The rmbackup script sources that variable from a separate script library container (read the comments several lines previous). Your system is not set up the same exact way. Modify the rmbackup script to use the correct drive model rather than a partition.

These scripts are designed for hot swapping drives. The device node of the disk changes depending upon when the drive is powered on. For example, on my system, when the drive is powered on during a reboot, the drive will be assigned the /dev/sdc device node. When I power on the drive otherwise, normally the device node is /dev/sde. Yet that will change when I power up the drive just after removing a different swappable drive or concurrently have USB flash drives inserted. Then the device node might be /dev/sdf or /dev/sdg. Hence I use a drive model rather than a hard-coded device and partition.

As I mentioned previously, the script could be modified to compare the lsscsi list before and after powering on a drive to diff the new drive's device node. There are other ways the scripts could be made more robust and universal. Some day I might update the scripts to do that, but not any time soon --- too many other things to do.

For now the script expects a drive model and not a partition or device node.

lpallard · 10-09-2011, 03:08 PM

Exact: there is no timeout in the script.

Quote:

That message is from the rmbackup script, which is called from the backup script and removes the device from the scsi list.

I agree.

I also admit to have changed your scripts quite a bit, to use block ID's (for example 869858df-0cb5-4f7c-a36e-6628c7e27488) instead of drive models because at the moment I had two identical drives connected at the same time, the script panicked. I have 12 hard drives in that server. Most of them are Seagate & Hitachi's (I hate WD) so its bound to happen that two drives with identical model numbers will be online at the same time. The strategy of using model numbers did not work well with my current layout.

Code:

/dev/sda5 does not seem to be connected!

I cheated this output. In fact, since I am using blkid instead of model #'s, I assigned a tag to every partition and I am using this tag to represent the drive in the script (for operator interaction only, not in the actual logic of the code). When I cheated this output to post here, I screwed up and added a "5" which in reality is not there.

Should have been

Code:

Media Storage Backup does not seem to be connected!

Or for the machine

Code:

/dev/sda does not seem to be connected!

Quote:

I suspect when you modified the script for your needs you substituted a drive partition rather than drive model.

You guessed right Sir!

Quote:

The device node of the disk changes depending upon when the drive is powered on.

I think this is where the problem lies. Somehow, the device node must disappear or something else must happen for the script to lose the drive... Hot a big deal since it occcurs rarely and without great consequences.
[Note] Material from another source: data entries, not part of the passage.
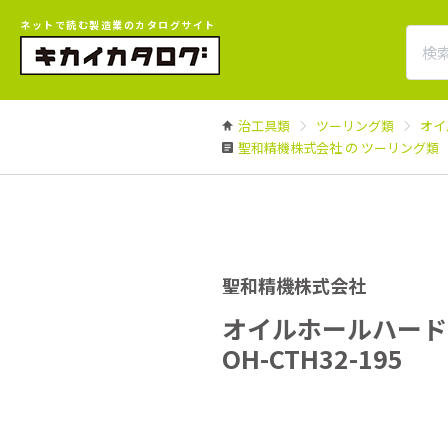
ネットで読む製造業のカタログサイト
治工具類
ツーリング類
オイ
聖和精機株式会社 の ツーリング類
聖和精機株式会社
オイルホールハードチ
OH-CTH32-195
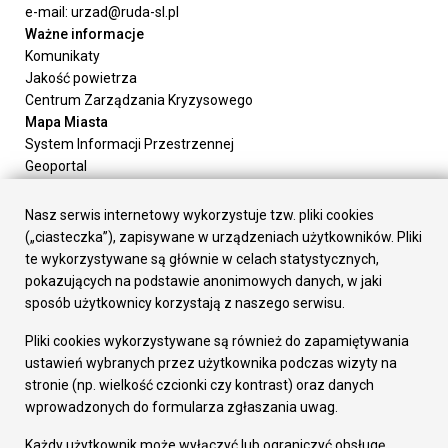
e-mail: urzad@ruda-sl.pl
Ważne informacje
Komunikaty
Jakość powietrza
Centrum Zarządzania Kryzysowego
Mapa Miasta
System Informacji Przestrzennej
Geoportal
Urząd Miasta
Załatw sprawę
Nasz serwis internetowy wykorzystuje tzw. pliki cookies
Prezydent Miasta
(„ciasteczka”), zapisywane w urządzeniach użytkowników. Pliki
Rada Miasta
te wykorzystywane są głównie w celach statystycznych,
Wydziały
pokazujących na podstawie anonimowych danych, w jaki
Elektroniczna Skrzynka Podawcza
sposób użytkownicy korzystają z naszego serwisu.
Praca w Urzędzie
Pliki cookies wykorzystywane są również do zapamiętywania
Gospodarka
ustawień wybranych przez użytkownika podczas wizyty na
Fundusze europejskie
stronie (np. wielkość czcionki czy kontrast) oraz danych
Środki krajowe
wprowadzonych do formularza zgłaszania uwag.
Oferty inwestycyjne
Strategia Rozwoju Miasta
Każdy użytkownik może wyłączyć lub ograniczyć obsługę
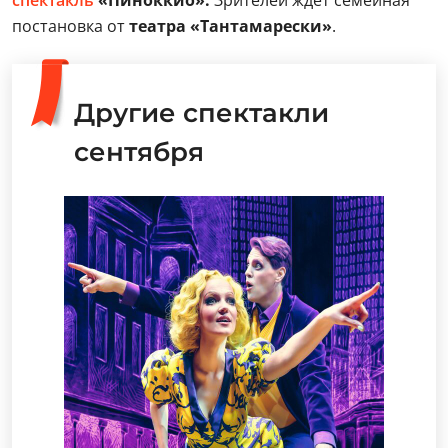
спектакль
«Пиноккио».
Зрителей ждет семейная
постановка от
театра «Тантамарески»
.
Другие спектакли
сентября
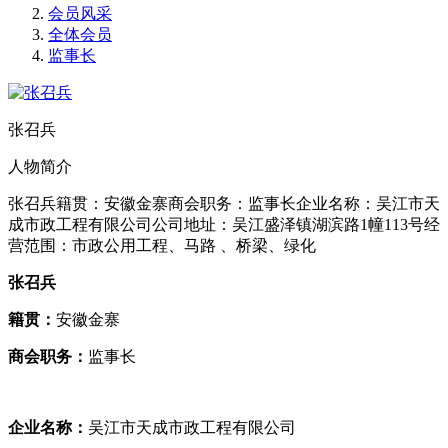
会员风采
全体会员
监事长
张召兵
人物简介
张召兵籍贯：安徽金寨商会职务：监事长企业名称：吴江市天
成市政工程有限公司公司地址：吴江盛泽镇湖滨路1幢113号经
营范围：市政公用工程、马路 、桥梁、绿化
张召兵
籍贯：
安徽金寨
商会职务：
监事长
企业名称：
吴江市天成市政工程有限公司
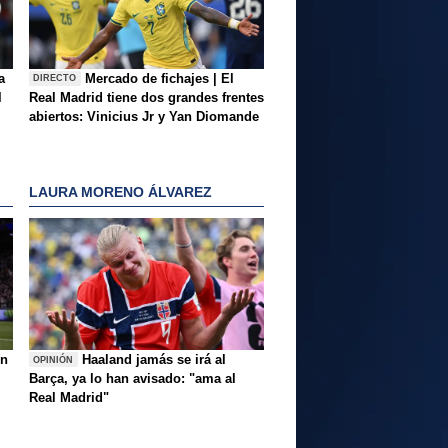
a
Mercado de fichajes | El
DIRECTO
l
Real Madrid tiene dos grandes frentes
abiertos: Vinicius Jr y Yan Diomande
LAURA MORENO ÁLVAREZ
ón
Haaland jamás se irá al
OPINIÓN
Barça, ya lo han avisado: "ama al
Real Madrid"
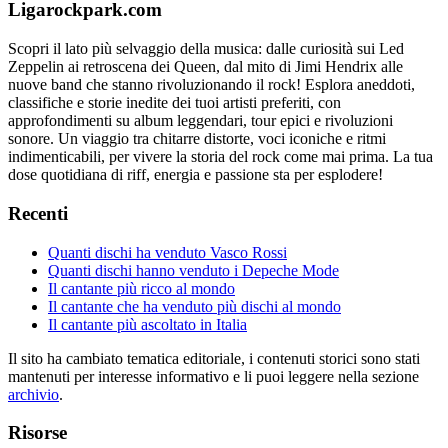
Ligarockpark.com
Scopri il lato più selvaggio della musica: dalle curiosità sui Led
Zeppelin ai retroscena dei Queen, dal mito di Jimi Hendrix alle
nuove band che stanno rivoluzionando il rock! Esplora aneddoti,
classifiche e storie inedite dei tuoi artisti preferiti, con
approfondimenti su album leggendari, tour epici e rivoluzioni
sonore. Un viaggio tra chitarre distorte, voci iconiche e ritmi
indimenticabili, per vivere la storia del rock come mai prima. La tua
dose quotidiana di riff, energia e passione sta per esplodere!
Recenti
Quanti dischi ha venduto Vasco Rossi
Quanti dischi hanno venduto i Depeche Mode
Il cantante più ricco al mondo
Il cantante che ha venduto più dischi al mondo
Il cantante più ascoltato in Italia
Il sito ha cambiato tematica editoriale, i contenuti storici sono stati
mantenuti per interesse informativo e li puoi leggere nella sezione
archivio
.
Risorse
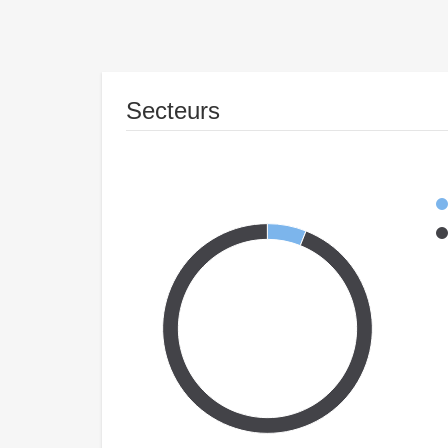
Secteurs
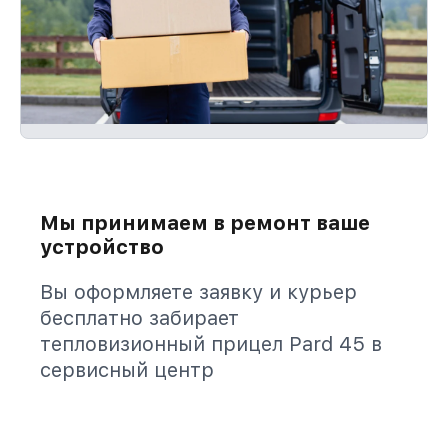
Мы принимаем в ремонт ваше
устройство
Вы оформляете заявку и курьер
бесплатно забирает
тепловизионный прицел Pard 45 в
сервисный центр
When it happens, I manually run the rmbackup script and this ones pick up the drive and remove it.

Quote:

Hence I use a drive model rather than a hard-coded device and partition

Good logic of you dont have similar drives and also if you are using whole drives instead of partitions.

I'll keep playing whit it and see what happens... Thanks woodsman for your hard work!

lpallard · 10-09-2011, 10:00 PM

I think I know what happened when the destination drives were getting full.... I've found that directories and files with spaces in their names were strangely copied to the destination drive...

On the source drive, the directory was 100GB but on the destination drive it was 179GB... Same amount of files and folders.

Are you aware of a problem for rsync copying source items with spaces in filenames?

EDIT: Well, I confirm my doubts above regarding the potential glitch or bug with rsync. I just tried to simply copy the data to the destination drive with "cp -r", nothing fancy. Worked as expected. So I conclude its a problem or a bug with rsync...